[Opening MATERIAL SUPPLIED section]
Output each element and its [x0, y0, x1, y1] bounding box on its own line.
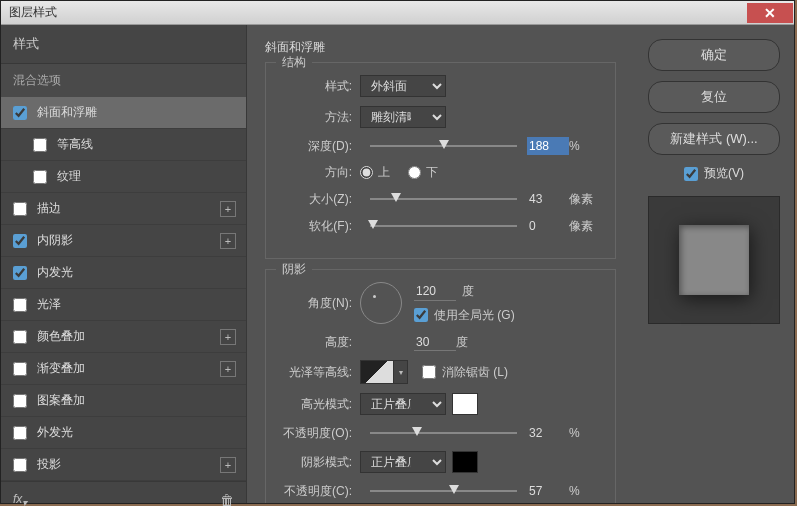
style-item-10[interactable]: 外发光 [1, 417, 246, 449]
style-item-label: 图案叠加 [37, 392, 85, 409]
style-item-label: 渐变叠加 [37, 360, 85, 377]
technique-label: 方法: [282, 109, 360, 126]
highlight-opacity-field[interactable] [527, 424, 569, 442]
sidebar-header: 样式 [1, 25, 246, 64]
add-effect-icon[interactable]: + [220, 201, 236, 217]
direction-up-radio[interactable]: 上 [360, 164, 390, 181]
style-item-1[interactable]: 等高线 [1, 129, 246, 161]
style-item-label: 光泽 [37, 296, 61, 313]
ok-button[interactable]: 确定 [648, 39, 780, 71]
add-effect-icon[interactable]: + [220, 361, 236, 377]
altitude-unit: 度 [456, 334, 486, 351]
style-checkbox[interactable] [13, 234, 27, 248]
close-button[interactable]: ✕ [747, 3, 793, 23]
highlight-mode-dropdown[interactable]: 正片叠底 [360, 393, 446, 415]
style-item-6[interactable]: 光泽 [1, 289, 246, 321]
style-item-8[interactable]: 渐变叠加+ [1, 353, 246, 385]
size-field[interactable] [527, 190, 569, 208]
angle-field[interactable] [414, 283, 456, 301]
style-item-label: 斜面和浮雕 [37, 104, 97, 121]
shadow-opacity-slider[interactable] [370, 490, 517, 492]
technique-dropdown[interactable]: 雕刻清晰 [360, 106, 446, 128]
fx-menu[interactable]: fx▾ [13, 492, 27, 506]
highlight-opacity-unit: % [569, 426, 599, 440]
shadow-color-swatch[interactable] [452, 451, 478, 473]
style-checkbox[interactable] [33, 138, 47, 152]
preview-thumbnail [648, 196, 780, 324]
shading-legend: 阴影 [276, 261, 312, 278]
style-item-5[interactable]: 内发光 [1, 257, 246, 289]
style-item-label: 内发光 [37, 264, 73, 281]
style-checkbox[interactable] [13, 298, 27, 312]
style-item-11[interactable]: 投影+ [1, 449, 246, 481]
depth-label: 深度(D): [282, 138, 360, 155]
style-checkbox[interactable] [13, 106, 27, 120]
altitude-field[interactable] [414, 333, 456, 351]
angle-unit: 度 [462, 283, 492, 300]
style-item-label: 等高线 [57, 136, 93, 153]
angle-dial[interactable] [360, 282, 402, 324]
style-checkbox[interactable] [13, 426, 27, 440]
direction-label: 方向: [282, 164, 360, 181]
depth-slider[interactable] [370, 145, 517, 147]
style-checkbox[interactable] [13, 266, 27, 280]
style-item-2[interactable]: 纹理 [1, 161, 246, 193]
style-checkbox[interactable] [13, 394, 27, 408]
structure-legend: 结构 [276, 54, 312, 71]
shadow-opacity-unit: % [569, 484, 599, 498]
style-item-label: 投影 [37, 456, 61, 473]
antialias-checkbox[interactable]: 消除锯齿 (L) [422, 364, 508, 381]
direction-down-radio[interactable]: 下 [408, 164, 438, 181]
style-checkbox[interactable] [33, 170, 47, 184]
soften-slider[interactable] [370, 225, 517, 227]
gloss-contour-dropdown[interactable]: ▾ [394, 360, 408, 384]
soften-field[interactable] [527, 217, 569, 235]
style-checkbox[interactable] [13, 202, 27, 216]
style-checkbox[interactable] [13, 330, 27, 344]
soften-label: 软化(F): [282, 218, 360, 235]
depth-field[interactable] [527, 137, 569, 155]
highlight-color-swatch[interactable] [452, 393, 478, 415]
styles-sidebar: 样式 混合选项 斜面和浮雕等高线纹理描边+内阴影+内发光光泽颜色叠加+渐变叠加+… [1, 25, 247, 503]
add-effect-icon[interactable]: + [220, 457, 236, 473]
blending-options[interactable]: 混合选项 [1, 64, 246, 97]
layer-style-dialog: 图层样式 ✕ 样式 混合选项 斜面和浮雕等高线纹理描边+内阴影+内发光光泽颜色叠… [0, 0, 795, 504]
altitude-label: 高度: [282, 334, 360, 351]
shading-group: 阴影 角度(N): 度 使用全局光 (G) 高度: [265, 269, 616, 503]
panel-title: 斜面和浮雕 [265, 39, 616, 56]
shadow-opacity-label: 不透明度(C): [282, 483, 360, 500]
new-style-button[interactable]: 新建样式 (W)... [648, 123, 780, 155]
right-panel: 确定 复位 新建样式 (W)... 预览(V) [634, 25, 794, 503]
style-checkbox[interactable] [13, 362, 27, 376]
add-effect-icon[interactable]: + [220, 329, 236, 345]
style-item-0[interactable]: 斜面和浮雕 [1, 97, 246, 129]
dialog-title: 图层样式 [9, 4, 57, 21]
style-item-label: 内阴影 [37, 232, 73, 249]
style-item-3[interactable]: 描边+ [1, 193, 246, 225]
soften-unit: 像素 [569, 218, 599, 235]
style-item-7[interactable]: 颜色叠加+ [1, 321, 246, 353]
main-panel: 斜面和浮雕 结构 样式: 外斜面 方法: 雕刻清晰 深度(D): % [247, 25, 634, 503]
style-item-9[interactable]: 图案叠加 [1, 385, 246, 417]
highlight-opacity-slider[interactable] [370, 432, 517, 434]
shadow-opacity-field[interactable] [527, 482, 569, 500]
depth-unit: % [569, 139, 599, 153]
gloss-contour-label: 光泽等高线: [282, 364, 360, 381]
gloss-contour-picker[interactable] [360, 360, 394, 384]
preview-checkbox[interactable]: 预览(V) [648, 165, 780, 182]
style-checkbox[interactable] [13, 458, 27, 472]
style-item-4[interactable]: 内阴影+ [1, 225, 246, 257]
style-item-label: 颜色叠加 [37, 328, 85, 345]
trash-icon[interactable]: 🗑 [220, 492, 234, 506]
style-dropdown[interactable]: 外斜面 [360, 75, 446, 97]
highlight-opacity-label: 不透明度(O): [282, 425, 360, 442]
global-light-checkbox[interactable]: 使用全局光 (G) [414, 307, 515, 324]
cancel-button[interactable]: 复位 [648, 81, 780, 113]
preview-inner [679, 225, 749, 295]
size-slider[interactable] [370, 198, 517, 200]
add-effect-icon[interactable]: + [220, 233, 236, 249]
angle-label: 角度(N): [282, 295, 360, 312]
style-label: 样式: [282, 78, 360, 95]
style-item-label: 描边 [37, 200, 61, 217]
shadow-mode-dropdown[interactable]: 正片叠底 [360, 451, 446, 473]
[Closing MATERIAL SUPPLIED section]
• BRIEF:
Look over the material and return every line where the word "正片叠底" is found.

• WRITTEN ANSWER:
highlight-mode-dropdown[interactable]: 正片叠底 [360, 393, 446, 415]
shadow-mode-dropdown[interactable]: 正片叠底 [360, 451, 446, 473]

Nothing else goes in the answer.